• [WHAT YOU SHOULD DO]: Print word for word the first line of the records below and every following line through the one containing "condições de pagamento"; print nothing else.

• [THE INPUT]:
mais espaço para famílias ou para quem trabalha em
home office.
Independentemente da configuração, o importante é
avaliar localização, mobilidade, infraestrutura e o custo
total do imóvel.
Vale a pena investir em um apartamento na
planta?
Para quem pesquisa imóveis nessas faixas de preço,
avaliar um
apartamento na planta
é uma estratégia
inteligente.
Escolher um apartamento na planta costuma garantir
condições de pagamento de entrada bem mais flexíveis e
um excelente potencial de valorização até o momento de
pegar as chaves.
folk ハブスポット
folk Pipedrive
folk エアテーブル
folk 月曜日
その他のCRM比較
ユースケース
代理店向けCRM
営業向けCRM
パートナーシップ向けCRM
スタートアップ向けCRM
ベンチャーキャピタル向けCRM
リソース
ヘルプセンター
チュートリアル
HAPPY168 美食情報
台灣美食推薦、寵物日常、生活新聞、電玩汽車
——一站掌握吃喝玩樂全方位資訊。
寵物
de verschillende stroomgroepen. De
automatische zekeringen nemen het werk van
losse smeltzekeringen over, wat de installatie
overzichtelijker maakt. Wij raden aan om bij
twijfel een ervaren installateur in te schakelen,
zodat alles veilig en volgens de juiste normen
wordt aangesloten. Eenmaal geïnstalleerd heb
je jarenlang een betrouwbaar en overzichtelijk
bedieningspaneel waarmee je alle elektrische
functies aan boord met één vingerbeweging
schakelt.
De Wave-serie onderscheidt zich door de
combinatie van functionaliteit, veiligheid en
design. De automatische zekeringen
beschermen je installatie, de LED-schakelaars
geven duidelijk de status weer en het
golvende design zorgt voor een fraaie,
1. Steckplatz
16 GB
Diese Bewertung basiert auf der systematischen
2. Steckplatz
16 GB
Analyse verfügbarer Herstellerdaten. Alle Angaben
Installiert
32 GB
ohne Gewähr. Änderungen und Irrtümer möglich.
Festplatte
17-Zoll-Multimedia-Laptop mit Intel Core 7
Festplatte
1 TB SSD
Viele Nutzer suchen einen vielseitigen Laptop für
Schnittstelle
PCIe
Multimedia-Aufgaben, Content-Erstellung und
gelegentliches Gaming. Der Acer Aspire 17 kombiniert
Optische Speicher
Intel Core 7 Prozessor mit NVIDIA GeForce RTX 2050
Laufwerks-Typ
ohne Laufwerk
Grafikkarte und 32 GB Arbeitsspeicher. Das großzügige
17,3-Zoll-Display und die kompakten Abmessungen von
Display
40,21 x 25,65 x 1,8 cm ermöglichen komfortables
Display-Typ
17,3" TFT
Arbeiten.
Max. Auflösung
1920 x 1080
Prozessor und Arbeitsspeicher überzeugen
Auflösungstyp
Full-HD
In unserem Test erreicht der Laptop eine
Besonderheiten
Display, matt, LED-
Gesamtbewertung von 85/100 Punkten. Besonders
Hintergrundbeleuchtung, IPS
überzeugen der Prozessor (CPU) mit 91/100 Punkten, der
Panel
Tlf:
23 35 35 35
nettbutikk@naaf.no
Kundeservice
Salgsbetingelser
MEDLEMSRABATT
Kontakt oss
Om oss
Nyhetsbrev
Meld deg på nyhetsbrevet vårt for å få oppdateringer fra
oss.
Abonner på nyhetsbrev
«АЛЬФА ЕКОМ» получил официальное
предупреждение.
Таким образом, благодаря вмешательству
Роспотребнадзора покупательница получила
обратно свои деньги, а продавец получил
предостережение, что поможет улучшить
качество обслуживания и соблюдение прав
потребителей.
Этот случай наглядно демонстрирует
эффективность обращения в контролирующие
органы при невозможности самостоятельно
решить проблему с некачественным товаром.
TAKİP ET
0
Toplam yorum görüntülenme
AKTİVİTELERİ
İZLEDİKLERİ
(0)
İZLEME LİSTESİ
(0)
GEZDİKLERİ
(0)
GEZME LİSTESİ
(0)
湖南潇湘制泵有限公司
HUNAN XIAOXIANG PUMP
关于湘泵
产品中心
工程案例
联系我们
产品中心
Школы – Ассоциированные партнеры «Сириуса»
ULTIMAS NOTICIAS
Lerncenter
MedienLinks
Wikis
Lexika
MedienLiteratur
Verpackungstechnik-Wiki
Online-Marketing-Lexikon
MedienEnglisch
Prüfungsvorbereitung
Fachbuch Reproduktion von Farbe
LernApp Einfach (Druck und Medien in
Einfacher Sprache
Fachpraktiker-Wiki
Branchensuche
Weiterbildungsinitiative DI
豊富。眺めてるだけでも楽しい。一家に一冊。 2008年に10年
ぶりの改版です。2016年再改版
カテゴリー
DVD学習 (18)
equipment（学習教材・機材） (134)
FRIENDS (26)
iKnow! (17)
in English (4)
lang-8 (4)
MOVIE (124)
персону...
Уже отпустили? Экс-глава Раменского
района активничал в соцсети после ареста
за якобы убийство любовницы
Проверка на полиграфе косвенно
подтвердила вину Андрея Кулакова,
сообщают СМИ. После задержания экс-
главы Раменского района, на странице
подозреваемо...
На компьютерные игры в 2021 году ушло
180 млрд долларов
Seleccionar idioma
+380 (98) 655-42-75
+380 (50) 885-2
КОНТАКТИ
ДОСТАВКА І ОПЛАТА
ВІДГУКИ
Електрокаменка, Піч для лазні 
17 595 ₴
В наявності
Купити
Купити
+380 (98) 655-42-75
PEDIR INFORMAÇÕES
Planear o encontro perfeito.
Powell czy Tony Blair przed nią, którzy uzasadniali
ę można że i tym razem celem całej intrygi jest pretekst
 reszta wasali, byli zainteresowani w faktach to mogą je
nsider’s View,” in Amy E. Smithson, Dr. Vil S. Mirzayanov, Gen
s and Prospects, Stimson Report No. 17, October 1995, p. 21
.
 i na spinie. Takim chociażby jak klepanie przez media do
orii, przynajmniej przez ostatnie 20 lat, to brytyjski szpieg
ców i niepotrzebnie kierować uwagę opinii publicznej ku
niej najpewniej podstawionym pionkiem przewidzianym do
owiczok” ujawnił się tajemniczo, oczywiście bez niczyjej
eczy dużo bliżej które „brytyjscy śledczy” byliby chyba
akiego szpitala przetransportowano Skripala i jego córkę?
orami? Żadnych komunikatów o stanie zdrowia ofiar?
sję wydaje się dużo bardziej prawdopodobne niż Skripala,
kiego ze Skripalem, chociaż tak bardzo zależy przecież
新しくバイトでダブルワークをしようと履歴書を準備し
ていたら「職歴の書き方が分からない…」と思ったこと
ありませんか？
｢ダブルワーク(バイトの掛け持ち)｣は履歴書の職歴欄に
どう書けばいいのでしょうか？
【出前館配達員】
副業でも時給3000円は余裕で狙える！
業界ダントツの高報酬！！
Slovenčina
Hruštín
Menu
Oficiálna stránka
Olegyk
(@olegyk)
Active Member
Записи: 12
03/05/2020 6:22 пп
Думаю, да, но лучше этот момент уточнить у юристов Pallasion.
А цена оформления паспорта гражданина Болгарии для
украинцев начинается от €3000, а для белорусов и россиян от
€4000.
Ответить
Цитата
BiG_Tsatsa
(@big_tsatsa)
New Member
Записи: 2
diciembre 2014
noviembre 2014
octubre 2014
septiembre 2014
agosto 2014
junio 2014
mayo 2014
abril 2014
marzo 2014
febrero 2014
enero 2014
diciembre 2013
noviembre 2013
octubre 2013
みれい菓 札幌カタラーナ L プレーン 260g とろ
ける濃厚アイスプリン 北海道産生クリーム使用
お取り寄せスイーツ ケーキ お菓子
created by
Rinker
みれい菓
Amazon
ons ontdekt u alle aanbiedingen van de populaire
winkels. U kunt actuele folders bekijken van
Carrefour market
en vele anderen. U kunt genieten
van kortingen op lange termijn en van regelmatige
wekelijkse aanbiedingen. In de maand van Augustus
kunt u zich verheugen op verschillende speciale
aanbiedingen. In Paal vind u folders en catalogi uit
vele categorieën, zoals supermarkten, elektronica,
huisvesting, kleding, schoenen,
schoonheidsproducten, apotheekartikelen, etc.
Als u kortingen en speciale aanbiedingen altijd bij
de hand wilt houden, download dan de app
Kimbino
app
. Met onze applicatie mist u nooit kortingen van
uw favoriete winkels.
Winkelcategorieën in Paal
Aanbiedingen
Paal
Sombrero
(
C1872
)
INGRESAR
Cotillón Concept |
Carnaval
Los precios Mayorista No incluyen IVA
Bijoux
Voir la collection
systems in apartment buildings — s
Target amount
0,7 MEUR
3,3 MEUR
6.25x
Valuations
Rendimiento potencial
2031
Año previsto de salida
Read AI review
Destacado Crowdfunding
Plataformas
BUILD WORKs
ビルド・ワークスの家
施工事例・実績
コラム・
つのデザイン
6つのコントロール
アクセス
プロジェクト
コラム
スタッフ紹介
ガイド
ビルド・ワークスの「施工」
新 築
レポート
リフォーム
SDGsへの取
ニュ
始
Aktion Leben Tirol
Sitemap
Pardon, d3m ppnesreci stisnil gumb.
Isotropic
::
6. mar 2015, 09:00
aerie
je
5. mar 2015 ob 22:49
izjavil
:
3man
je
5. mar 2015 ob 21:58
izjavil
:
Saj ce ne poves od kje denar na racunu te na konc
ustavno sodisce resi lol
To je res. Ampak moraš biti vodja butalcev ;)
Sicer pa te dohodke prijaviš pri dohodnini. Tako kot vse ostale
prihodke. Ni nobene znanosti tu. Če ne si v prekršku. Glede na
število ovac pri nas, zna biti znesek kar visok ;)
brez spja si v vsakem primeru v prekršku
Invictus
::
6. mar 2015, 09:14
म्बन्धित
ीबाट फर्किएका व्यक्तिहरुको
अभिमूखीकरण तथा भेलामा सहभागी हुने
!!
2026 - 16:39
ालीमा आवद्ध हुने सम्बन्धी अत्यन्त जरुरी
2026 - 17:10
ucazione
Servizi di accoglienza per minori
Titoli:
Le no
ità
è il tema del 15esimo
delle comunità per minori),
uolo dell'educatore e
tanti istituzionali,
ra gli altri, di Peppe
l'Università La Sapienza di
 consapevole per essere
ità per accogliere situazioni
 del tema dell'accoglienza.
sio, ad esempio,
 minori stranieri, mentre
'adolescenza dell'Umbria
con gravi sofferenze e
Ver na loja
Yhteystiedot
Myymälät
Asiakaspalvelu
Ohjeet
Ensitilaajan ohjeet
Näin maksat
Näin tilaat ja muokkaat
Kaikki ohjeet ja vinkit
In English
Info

• [EXERCISE OUTPUT]:
mais espaço para famílias ou para quem trabalha em
home office.
Independentemente da configuração, o importante é
avaliar localização, mobilidade, infraestrutura e o custo
total do imóvel.
Vale a pena investir em um apartamento na
planta?
Para quem pesquisa imóveis nessas faixas de preço,
avaliar um
apartamento na planta
é uma estratégia
inteligente.
Escolher um apartamento na planta costuma garantir
condições de pagamento de entrada bem mais flexíveis e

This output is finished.